[This article belongs to Volume - 54, Issue - 02]
Gongcheng Kexue Yu Jishu/Advanced Engineering Science
Journal ID : AES-09-12-2022-543

Title : SCHEDULING OF WIND-THERMAL UNITS USING MULTIPARTITE ADAPTIVE BINARY-REAL QUANTUM INSPIRED EVOLUTIONARY ALGORITHM
Jitender Singh , Ashish Mani, H.P. Singh and Dinesh Singh Rana

Abstract :

: Unit Commitment Problem (UCP) deals with the scheduling of the power-generating units to fulfill the load demand at the lowest possible cost. UCP is a nonlinear, mixed integer optimization problem solved in a constrained environment. The prime objective of the traditional UCP is to minimize the total operating cost of power generation units. The integration of the wind power generating units with thermal units has made the unit commitment more complex to solve in a constrained environment. The present work investigates the effect of wind power generation on the operating cost of thermal units using a Multipartite Adaptive binary Real Quantum-Inspired Evolutionary Algorithm (MABRQIEA).

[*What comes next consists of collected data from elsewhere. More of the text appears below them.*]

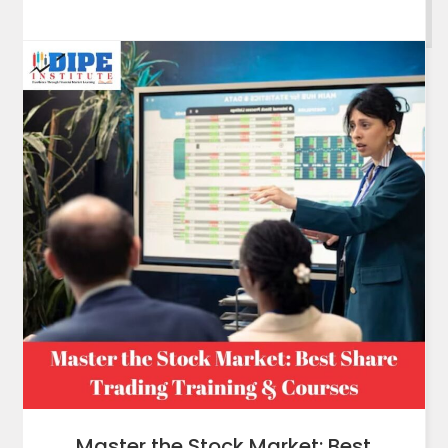
Master the Stock Market: Best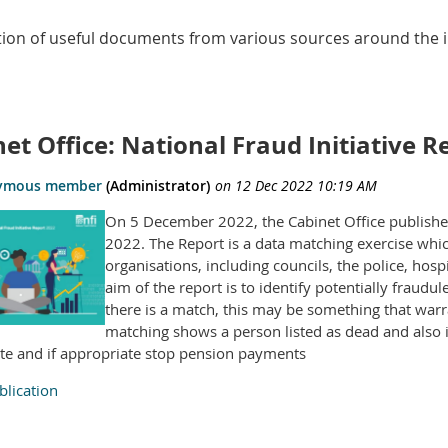
ction of useful documents from various sources around the i
et Office: National Fraud Initiative R
On 5 December 2022, the Cabinet Office published 
2022. The Report is a data matching exercise wh
organisations, including councils, the police, ho
aim of the report is to identify potentially frau
there is a match, this may be something that warr
matching shows a person listed as dead and also in
ate and if appropriate stop pension payments
lication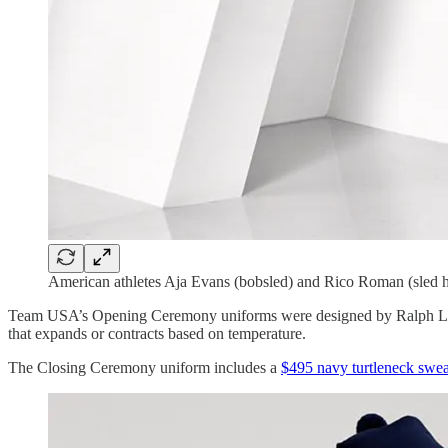
American athletes Aja Evans (bobsled) and Rico Roman (sled 
Team USA’s Opening Ceremony uniforms were designed by Ralph Laure
that expands or contracts based on temperature.
The Closing Ceremony uniform includes a
$495 navy turtleneck swea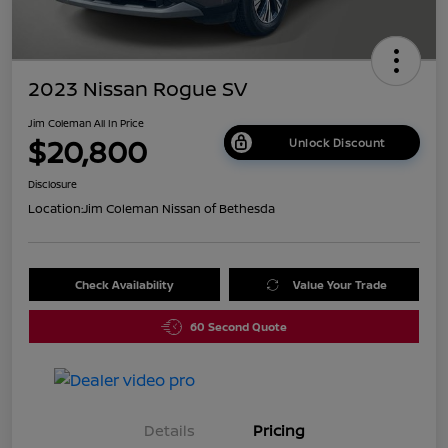
2023 Nissan Rogue SV
Jim Coleman All In Price
$20,800
Unlock Discount
Disclosure
Location:
Jim Coleman Nissan of Bethesda
Check Availability
Value Your Trade
60 Second Quote
Details
Pricing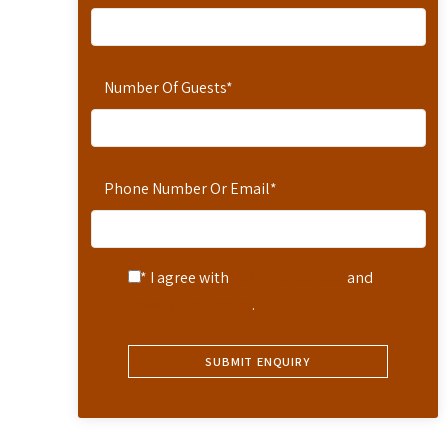
Number Of Guests
*
Phone Number Or Email
*
* I agree with
Terms of Service
and
Privacy Statement
.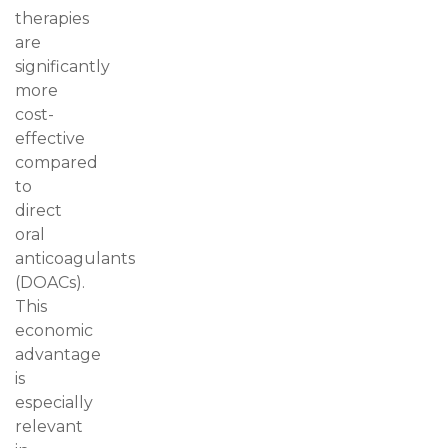
therapies
are
significantly
more
cost-
effective
compared
to
direct
oral
anticoagulants
(DOACs).
This
economic
advantage
is
especially
relevant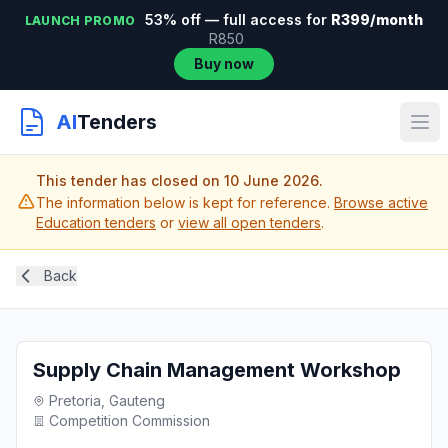
53% off — full access for
R399/month
LAUNCH PROMO
R850
Buy now
AI
Tenders
This tender has closed on 10 June 2026.
The information below is kept for reference.
Browse active
Education tenders
or
view all open tenders
.
Back
Supply Chain Management Workshop
Pretoria, Gauteng
Competition Commission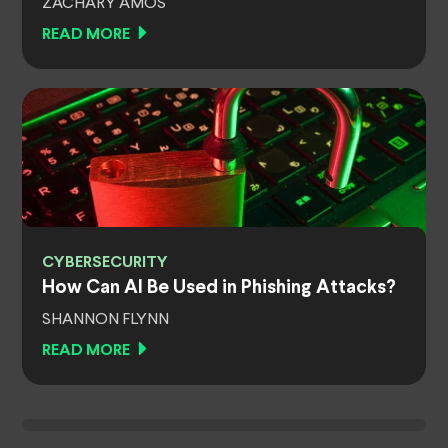
ZACHARY AMOS
READ MORE
CYBERSECURITY
How Can AI Be Used in Phishing Attacks?
SHANNON FLYNN
READ MORE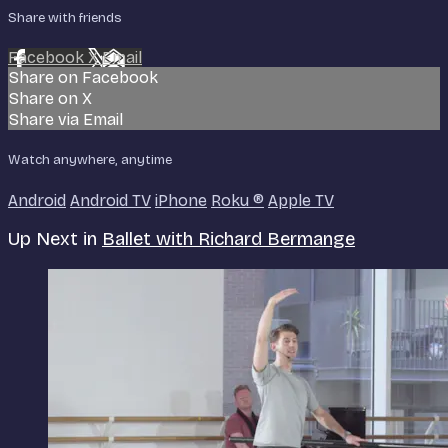
Share with friends
Facebook
X
Email
Share on Facebook
Share on X
Share via Email
Watch anywhere, anytime
Android
Android TV
iPhone
Roku
®
Apple TV
Up Next in
Ballet with Richard Bermange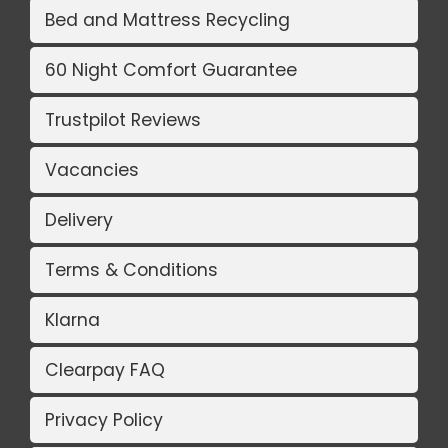
Bed and Mattress Recycling
60 Night Comfort Guarantee
Trustpilot Reviews
Vacancies
Delivery
Terms & Conditions
Klarna
Clearpay FAQ
Privacy Policy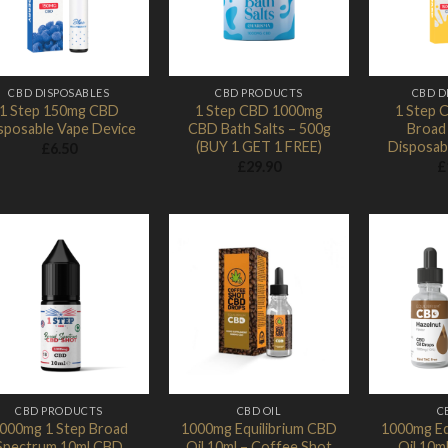
CBD DISPOSABLES
CBD PRODUCTS
CBD D
1 Step 150mg CBD
1 Step CBD 1000mg
1 Step 
sposable Vape Device
CBD Bath Salts – 500g
Broad
(BUY 1 GET 1 FREE)
Disposab
£
6.50
£
29.90
£
Add to
Add to
Wishlist
Wishlist
CBD PRODUCTS
CBD OIL
C
000mg 1 Step Broad
1000mg Equilibrium CBD
1000mg Eq
Spectrum 10ml CBD
Oil 10ml – Coffee Shot
Oil 10m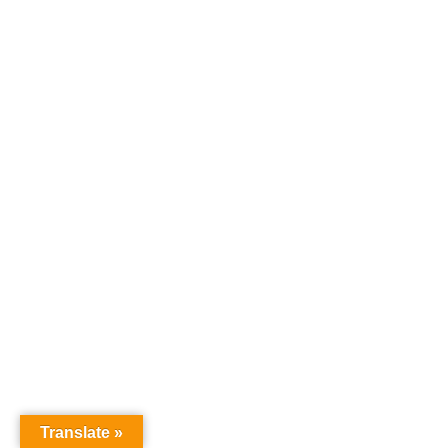
Translate »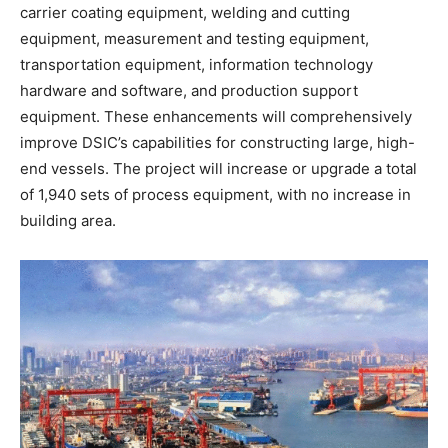
carrier coating equipment, welding and cutting
equipment, measurement and testing equipment,
transportation equipment, information technology
hardware and software, and production support
equipment. These enhancements will comprehensively
improve DSIC’s capabilities for constructing large, high-
end vessels. The project will increase or upgrade a total
of 1,940 sets of process equipment, with no increase in
building area.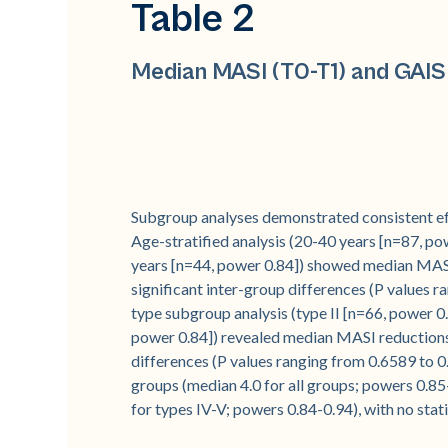
Table 2
Median MASI (T0-T1) and GAIS
Subgroup analyses demonstrated consistent eff
Age-stratified analysis (20-40 years [n=87, po
years [n=44, power 0.84]) showed median MASI 
significant inter-group differences (P values r
type subgroup analysis (type II [n=66, power 0.
power 0.84]) revealed median MASI reductions o
differences (P values ranging from 0.6589 to 0
groups (median 4.0 for all groups; powers 0.85-0
for types IV-V; powers 0.84-0.94), with no stat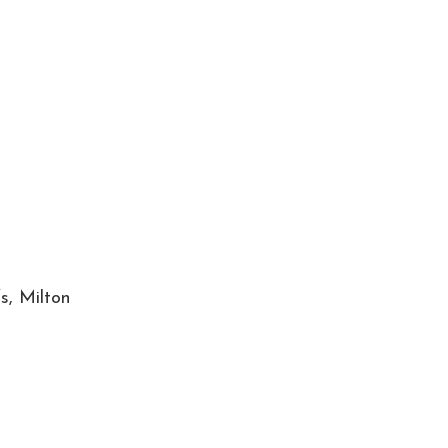
s, Milton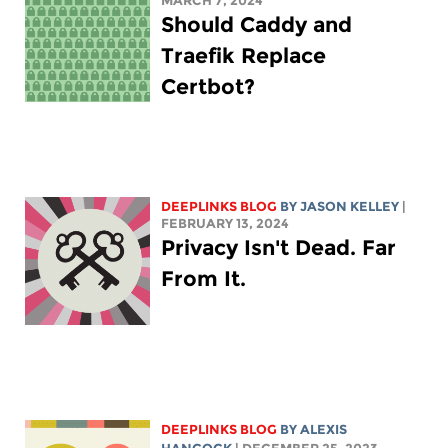
MARCH 7, 2024
Should Caddy and
Traefik Replace
Certbot?
DEEPLINKS BLOG
BY
JASON KELLEY
|
FEBRUARY 13, 2024
Privacy Isn't Dead. Far
From It.
DEEPLINKS BLOG
BY
ALEXIS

A repair-based constraint handling is also used in the suggested work to deal with the constraints of the power-generating units and the system. The suggested MABRQIEA is tested on different test systems along with wind power generation and the result shows the effectiveness of the algorithm. The test systems include the 10, 20, 40, 80, and 100-unit systems. The results obtained are found to be competitive as compared with various well-known optimization techniques.